Objective: Dissemination of paediatric basic life support skills, while recommended, is not done routinely for pregnant women and their partners within the maternity services. This study evaluates an e-learning programme coupled with the use of a novel infant pillow mannequin to determine whether a low-cost intervention with potential for widespread application could enable training in the event of an infant choking and the provision of basic life support.
Design: A prospective cohort study with an uncontrolled pre- and post-test design was used following institutional ethical approval.
Setting: A four week cycle of antenatal education classes in a regional Maternity Hospital in Ireland
Participants: A purposive sample of pregnant women and their partners attending the antenatal education classes.
Measurements: (1) confidence in knowing what to do in the event of an infant choking, (2) confidence in performing infant CPR, (3) ability to perform the requisite skills, and (4) the perceived acceptability of the infant pillow mannequin as a means of practise.

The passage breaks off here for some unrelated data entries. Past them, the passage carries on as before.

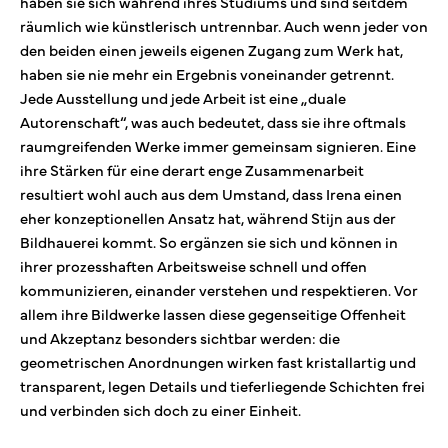
haben sie sich während ihres Studiums und sind seitdem
räumlich wie künstlerisch untrennbar. Auch wenn jeder von
den beiden einen jeweils eigenen Zugang zum Werk hat,
haben sie nie mehr ein Ergebnis voneinander getrennt.
Jede Ausstellung und jede Arbeit ist eine „duale
Autorenschaft“, was auch bedeutet, dass sie ihre oftmals
raumgreifenden Werke immer gemeinsam signieren. Eine
ihre Stärken für eine derart enge Zusammenarbeit
resultiert wohl auch aus dem Umstand, dass Irena einen
eher konzeptionellen Ansatz hat, während Stijn aus der
Bildhauerei kommt. So ergänzen sie sich und können in
ihrer prozesshaften Arbeitsweise schnell und offen
kommunizieren, einander verstehen und respektieren. Vor
allem ihre Bildwerke lassen diese gegenseitige Offenheit
und Akzeptanz besonders sichtbar werden: die
geometrischen Anordnungen wirken fast kristallartig und
transparent, legen Details und tieferliegende Schichten frei
und verbinden sich doch zu einer Einheit.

Findings: Twenty-four individuals completed a pre- and post-programme questionnaire. The e-learning programme along with practise on the pillow mannequin significantly affected confidence (p<.001) in the actions to take in the event of an infant choking and in performing infant CPR. Forty-four participants used the pillow mannequin for practice and volunteered to have their skills assessed. Over 90% demonstrated correct positioning of the infant in the event of choking, correctly identified the correct ratio of chest compressions to breaths, and conducted chest compressions to the required depth. Three distinct categories of comment were identified: usefulness of the programme; simplicity of the programme/pillow mannequin; accessibility for practise at home.
Conclusion and implications for practice: A self-instructional e-learning programme coupled with an infant pillow mannequin enables parents to learn the procedure in the event of an infant choking and to demonstrate basic life support. This low-cost intervention has the potential for widespread application within developed and developing countries.